GNS data has the columns help to select the best name from names. 'NAME_RANK' and 'NM_MODIFY_DATE' so I select the most ranked and most recent names to 'name' key. all others wree put in 'alt_name'. In case of Yemen I also used 2004 census data published by 'Central Statistical Organisation' cso-yemen.com data to pick the most used names. In Case of Saudi Arabia I used list of towns form 2010 census published in stats.gov.sa to pick the correct names.
The geographical resolution is often very coarse, from experience features can often be two to three kilometres from their actual locations.
This in some little old data. I put it as it for future fixing by another users.
Places where people live are generally just classifies as "PPL", Populated Place. This can be anything from a city to what is now just a farm house.
See "PPL" in tagging table
There is a small but significant amount of entries that are inaccurate or plain wrong:
mistranscriptions, places that are listed as in one country but actually somewhere else completely.

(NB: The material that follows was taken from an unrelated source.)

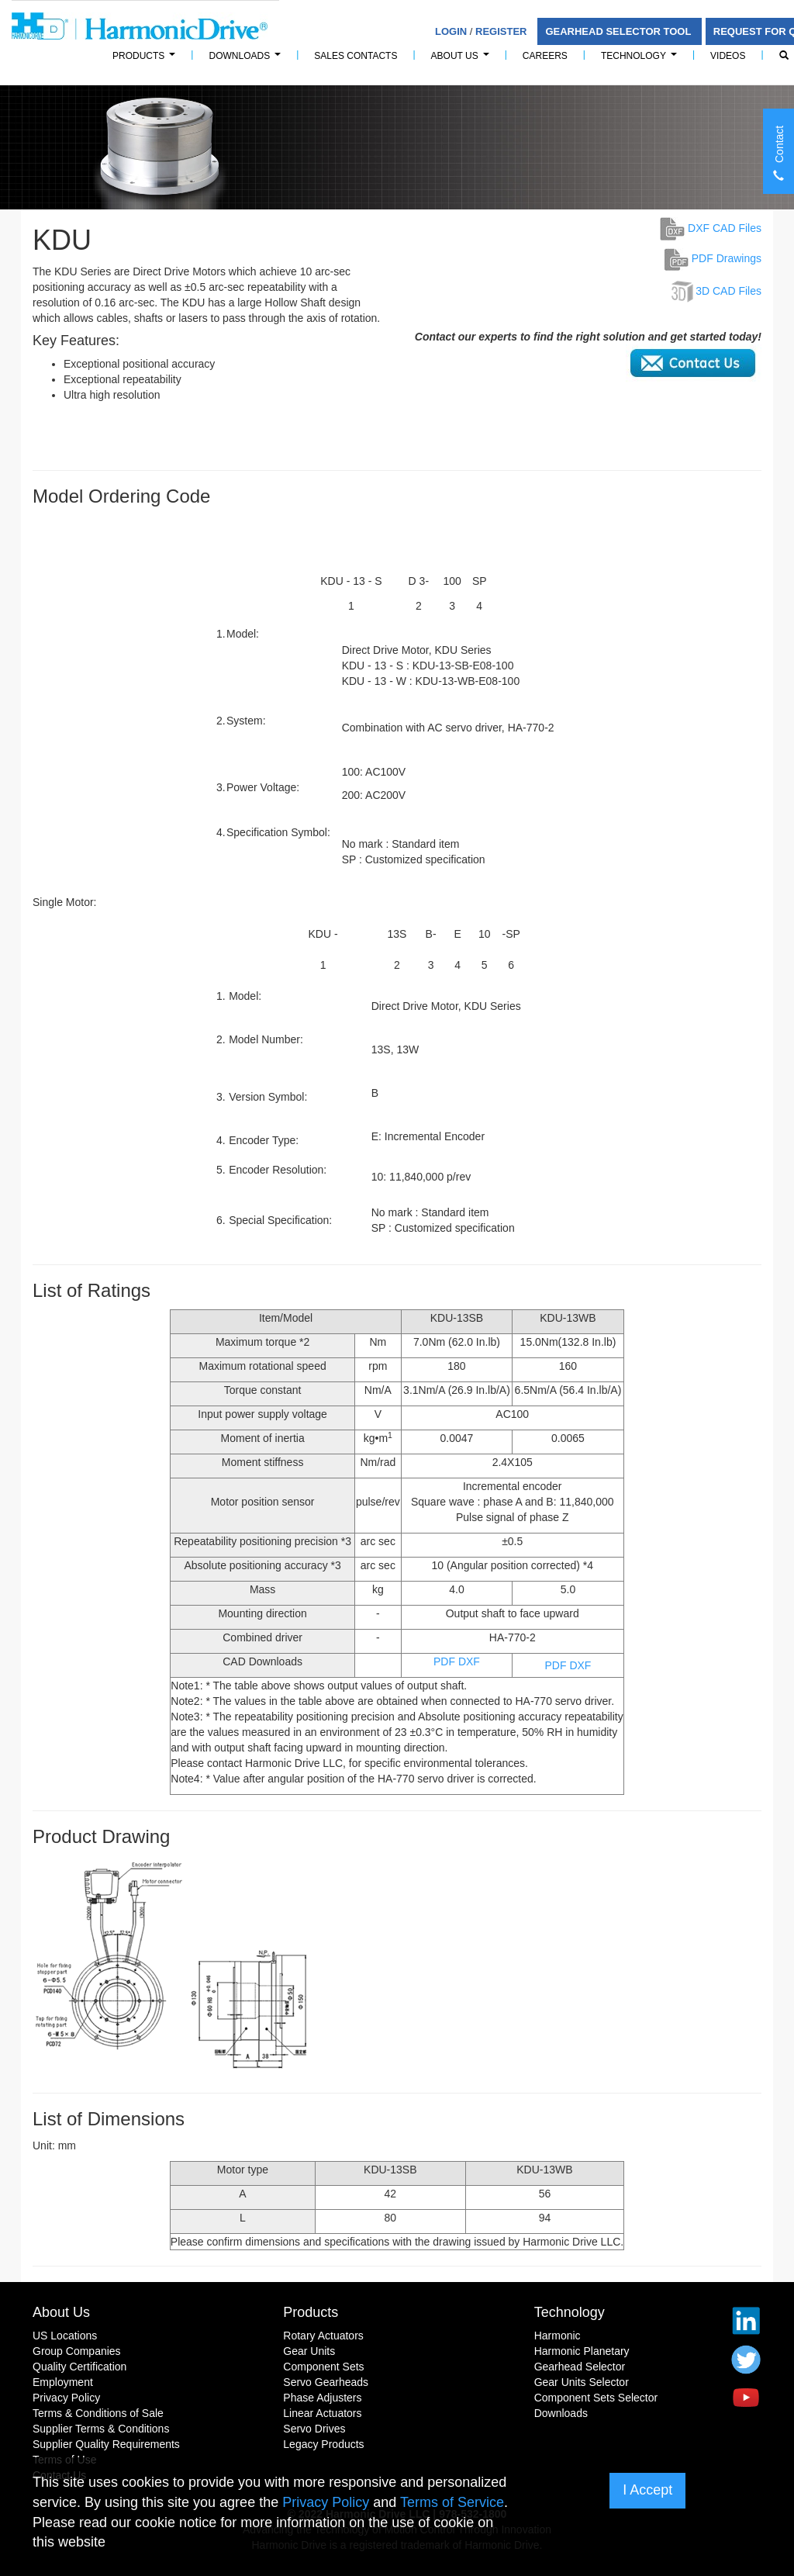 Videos (727, 55)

There are tow reasons of this:
- In case of naturals (seas, montains, deserts ...) GNS puts the location in the center of feature. This feature will be listed if all countries that contains a part of it for example "Rub` al Khali Desert" https://www.openstreetmap.org/relation/12037787 is loacted in Saudi Arabia, Yemen, Oman and UAE but the center is in Saudi Arabia.
- In case bounrdies are not accurate.
* If you use not only the approved data, but also spelling variants and so on, you have often more than one node with the same coordinates, containing each of them another spelling variant. You might then want to download a perl file (and edit it to your needs) which the Russian community used to merge the gns info into one node.
How wrote this caveat does not understand the GNS data structure see https://geonames.nga.mil/gns/html/gis_countryfiles.html there are a Identifier for the feature "UFI" and Identifier for the name "UNI" all columns are related to the feature exept (UNI, NT, LC, SHORT_FORM,GENERIC, SORT_NAME_RO, FULL_NAME_RO, FULL_NAME_ND_RO, SORT_NAME_RG, FULL_NAME_RG, FULL_NAME_ND_RG, NAME_RANK, NAME_LINK, TRANSL_CD, NM_MODIFY_DATE) which realted to the name.